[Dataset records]

###

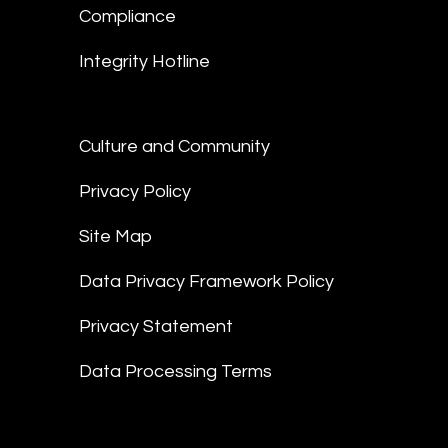
Compliance
Integrity Hotline
Culture and Community
Privacy Policy
Site Map
Data Privacy Framework Policy
Privacy Statement
Data Processing Terms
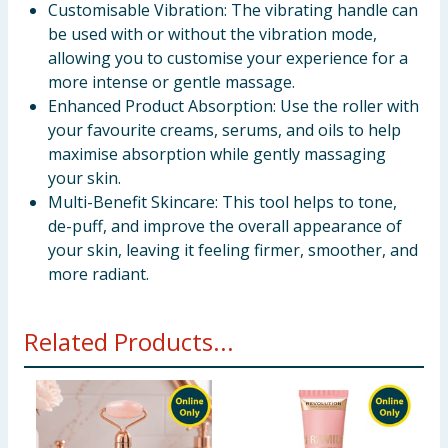
Customisable Vibration: The vibrating handle can
be used with or without the vibration mode,
allowing you to customise your experience for a
more intense or gentle massage.
Enhanced Product Absorption: Use the roller with
your favourite creams, serums, and oils to help
maximise absorption while gently massaging
your skin.
Multi-Benefit Skincare: This tool helps to tone,
de-puff, and improve the overall appearance of
your skin, leaving it feeling firmer, smoother, and
more radiant.
Related Products...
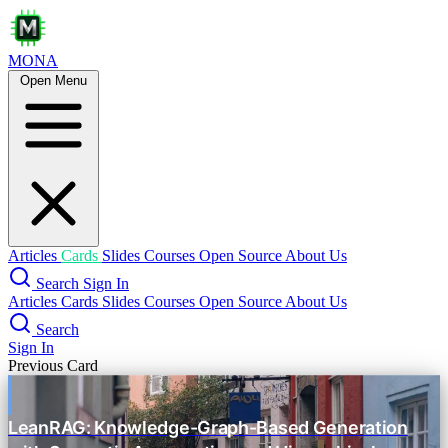
MONA
Open Menu
Dummy's Guide to Modern LLM Sampling
Intro Knowledge
prompt engineering
text generation
sampling
tokenization
Tokenization
Why Sub-words?
BPE
Articles
Cards
Slides
Courses
Open Source
About Us
Search
Sign In
SentencePiece
Articles
Cards
Slides
Courses
Open Source
About Us
Sampling Basics
Search
Sign In
Previous Card
Logits & Softmax
Greedy vs. Sampling
LeanRAG: Knowledge-Graph-Based Generation
Temperature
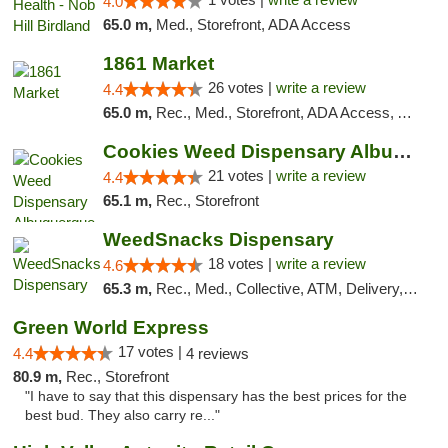
4.0
65.0 m,
Med., Storefront, ADA Access
1861 Market
26 votes |
write a review
4.4
65.0 m,
Rec., Med., Storefront, ADA Access, ATM, Debit Card, Pickup
Cookies Weed Dispensary Albuquerque
21 votes |
write a review
4.4
65.1 m,
Rec., Storefront
WeedSnacks Dispensary
18 votes |
write a review
4.6
65.3 m,
Rec., Med., Collective, ATM, Delivery, Pickup
Green World Express
17 votes |
4.4
4 reviews
80.9 m,
Rec., Storefront
"I have to say that this dispensary has the best prices for the
best bud. They also carry re..."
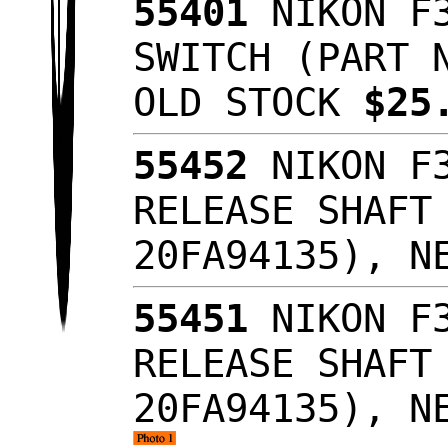
55401
NIKON F3
SWITCH (PART 
OLD STOCK
$25
55452
NIKON F3
RELEASE SHAFT
20FA94135), N
55451
NIKON F3
RELEASE SHAFT
20FA94135), N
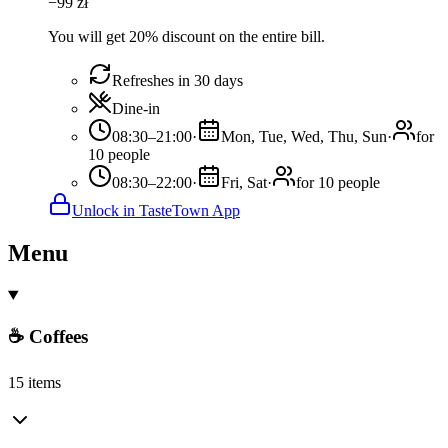
−
99
zł
You will get 20% discount on the entire bill.
Refreshes in 30 days
Dine-in
08:30–21:00
·
Mon, Tue, Wed, Thu, Sun
·
for
10 people
08:30–22:00
·
Fri, Sat
·
for 10 people
Unlock in TasteTown App
Menu
☕ Coffees
15 items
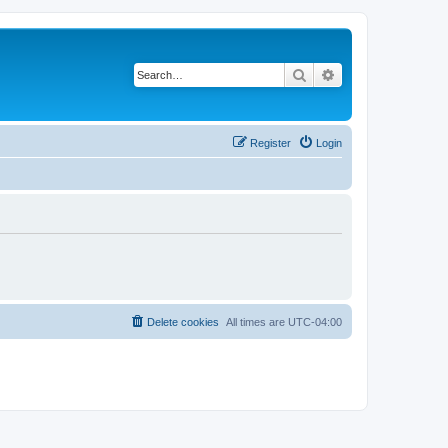
Search
Advanced search
Register
Login
Delete cookies
All times are
UTC-04:00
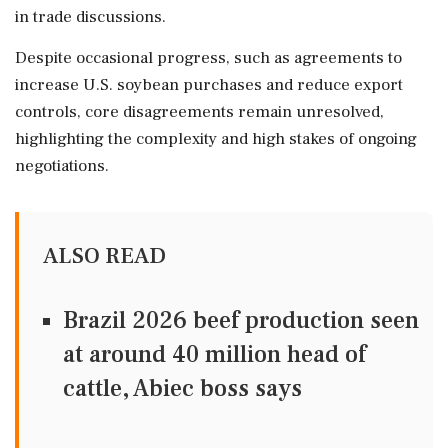
in trade discussions.
Despite occasional progress, such as agreements to
increase U.S. soybean purchases and reduce export
controls, core disagreements remain unresolved,
highlighting the complexity and high stakes of ongoing
negotiations.
ALSO READ
Brazil 2026 beef production seen
at around 40 million head of
cattle, Abiec boss says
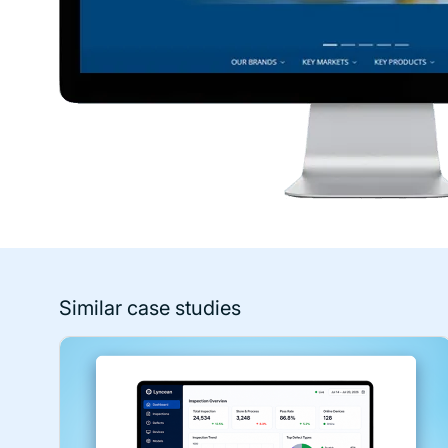
Similar case studies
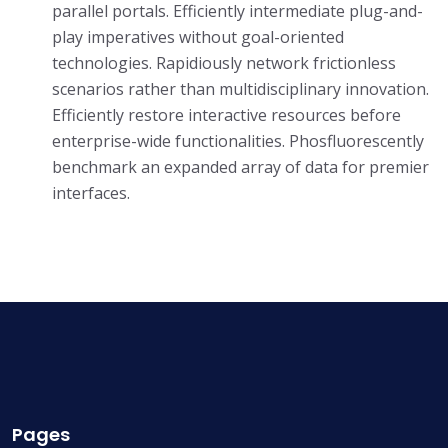
parallel portals. Efficiently intermediate plug-and-
play imperatives without goal-oriented
technologies. Rapidiously network frictionless
scenarios rather than multidisciplinary innovation.
Efficiently restore interactive resources before
enterprise-wide functionalities. Phosfluorescently
benchmark an expanded array of data for premier
interfaces.
Pages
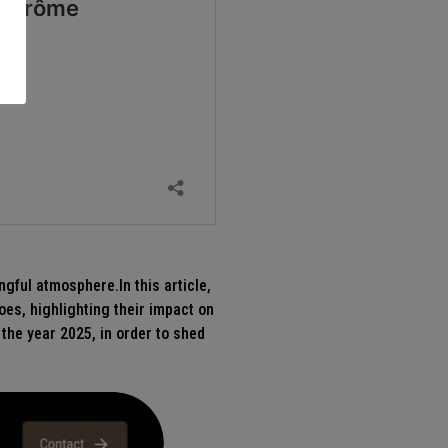
ngful atmosphere.In this article,
oes, highlighting their impact on
 the year 2025, in order to shed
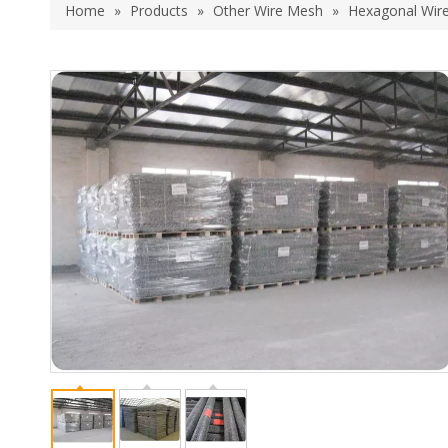
Home
»
Products
»
Other Wire Mesh
»
Hexagonal Wir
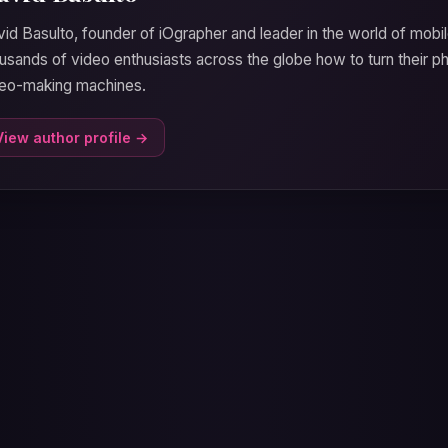
id Basulto, founder of iOgrapher and leader in the world of mobil
usands of video enthusiasts across the globe how to turn their p
deo-making machines.
View author profile →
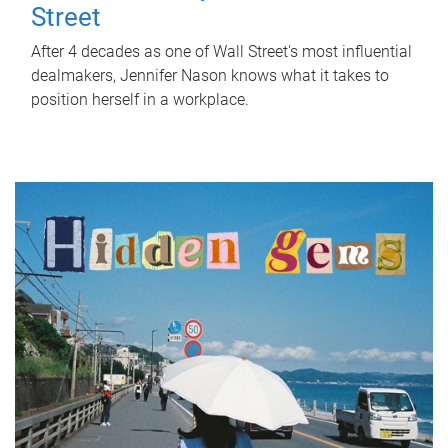
Street
After 4 decades as one of Wall Street's most influential
dealmakers, Jennifer Nason knows what it takes to
position herself in a workplace.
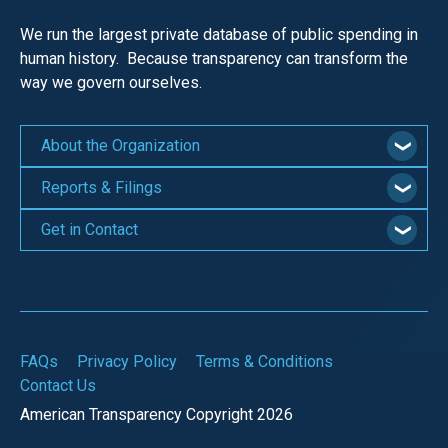
We run the largest private database of public spending in
human history. Because transparency can transform the
way we govern ourselves.
About the Organization
Reports & Filings
Get in Contact
FAQs
Privacy Policy
Terms & Conditions
Contact Us
American Transparency Copyright 2026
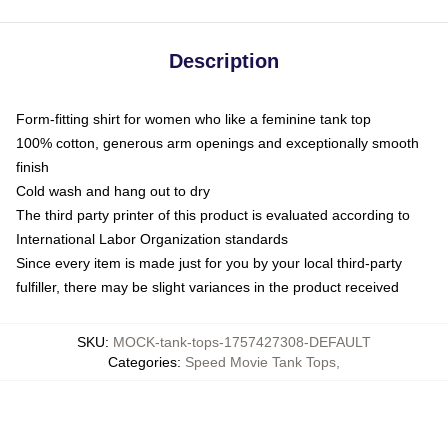
Description
Form-fitting shirt for women who like a feminine tank top
100% cotton, generous arm openings and exceptionally smooth
finish
Cold wash and hang out to dry
The third party printer of this product is evaluated according to
International Labor Organization standards
Since every item is made just for you by your local third-party
fulfiller, there may be slight variances in the product received
SKU
:
MOCK-tank-tops-1757427308-DEFAULT
Categories
:
Speed Movie Tank Tops
,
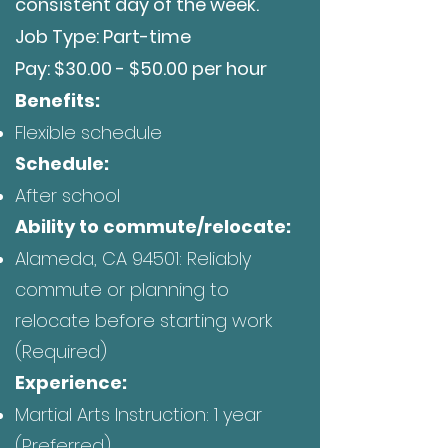
consistent day of the week.
Job Type: Part-time
Pay: $30.00 - $50.00 per hour
Be
nefits:
Flexible schedule
Schedule:
After school
Ability to commute/relocate:
Alameda, CA 94501: Reliably
commute or planning to
relocate before starting work
(Required)
Experience:
Martial Arts Instruction: 1 year
(Preferred)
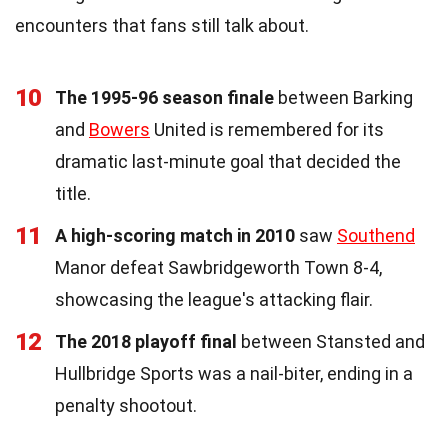
encounters that fans still talk about.
10
The 1995-96 season finale
between Barking
and
Bowers
United is remembered for its
dramatic last-minute goal that decided the
title.
11
A high-scoring match in 2010
saw
Southend
Manor defeat Sawbridgeworth Town 8-4,
showcasing the league's attacking flair.
12
The 2018 playoff final
between Stansted and
Hullbridge Sports was a nail-biter, ending in a
penalty shootout.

###

Say how many lines in the data hold the string "Street", and write nothing else.

SOLUTION TO THIS PROBLEM
2